# MATERIAL FOR THE TASK
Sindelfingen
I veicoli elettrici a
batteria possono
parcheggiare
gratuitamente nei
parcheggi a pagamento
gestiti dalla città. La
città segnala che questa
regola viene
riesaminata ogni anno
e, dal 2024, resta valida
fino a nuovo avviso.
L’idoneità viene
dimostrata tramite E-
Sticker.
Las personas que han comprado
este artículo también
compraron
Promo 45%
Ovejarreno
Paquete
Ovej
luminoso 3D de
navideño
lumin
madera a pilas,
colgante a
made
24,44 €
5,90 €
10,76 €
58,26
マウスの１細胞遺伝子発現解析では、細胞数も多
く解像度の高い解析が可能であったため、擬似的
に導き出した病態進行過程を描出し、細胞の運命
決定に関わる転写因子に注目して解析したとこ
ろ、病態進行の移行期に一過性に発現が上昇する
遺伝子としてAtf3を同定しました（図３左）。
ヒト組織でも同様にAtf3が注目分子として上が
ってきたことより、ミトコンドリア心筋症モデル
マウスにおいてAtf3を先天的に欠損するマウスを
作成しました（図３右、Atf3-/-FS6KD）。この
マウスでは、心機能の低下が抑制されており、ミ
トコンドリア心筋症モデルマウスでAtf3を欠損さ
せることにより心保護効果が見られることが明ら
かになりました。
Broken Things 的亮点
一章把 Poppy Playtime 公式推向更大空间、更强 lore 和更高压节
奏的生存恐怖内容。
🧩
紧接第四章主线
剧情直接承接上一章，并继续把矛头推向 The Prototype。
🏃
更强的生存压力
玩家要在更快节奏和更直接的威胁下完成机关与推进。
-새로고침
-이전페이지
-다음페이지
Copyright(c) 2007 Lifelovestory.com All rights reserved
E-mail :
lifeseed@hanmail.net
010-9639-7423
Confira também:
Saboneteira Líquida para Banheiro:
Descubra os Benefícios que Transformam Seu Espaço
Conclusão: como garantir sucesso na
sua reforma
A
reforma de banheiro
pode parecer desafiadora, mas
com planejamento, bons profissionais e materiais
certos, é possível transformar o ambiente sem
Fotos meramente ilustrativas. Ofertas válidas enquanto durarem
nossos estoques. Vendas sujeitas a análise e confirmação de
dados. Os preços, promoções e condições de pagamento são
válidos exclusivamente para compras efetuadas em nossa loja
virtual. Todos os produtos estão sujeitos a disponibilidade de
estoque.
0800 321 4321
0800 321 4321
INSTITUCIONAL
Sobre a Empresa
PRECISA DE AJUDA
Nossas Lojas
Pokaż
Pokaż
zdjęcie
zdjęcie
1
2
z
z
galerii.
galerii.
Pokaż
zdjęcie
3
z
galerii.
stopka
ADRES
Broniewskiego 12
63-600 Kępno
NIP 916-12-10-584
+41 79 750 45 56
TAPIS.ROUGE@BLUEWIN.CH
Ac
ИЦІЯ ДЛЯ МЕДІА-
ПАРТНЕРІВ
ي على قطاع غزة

# DIRECTIONS
Note every line above where the string "pagamento" shows up, and copy those lines.

# TASK ANSWER
parcheggi a pagamento
dados. Os preços, promoções e condições de pagamento são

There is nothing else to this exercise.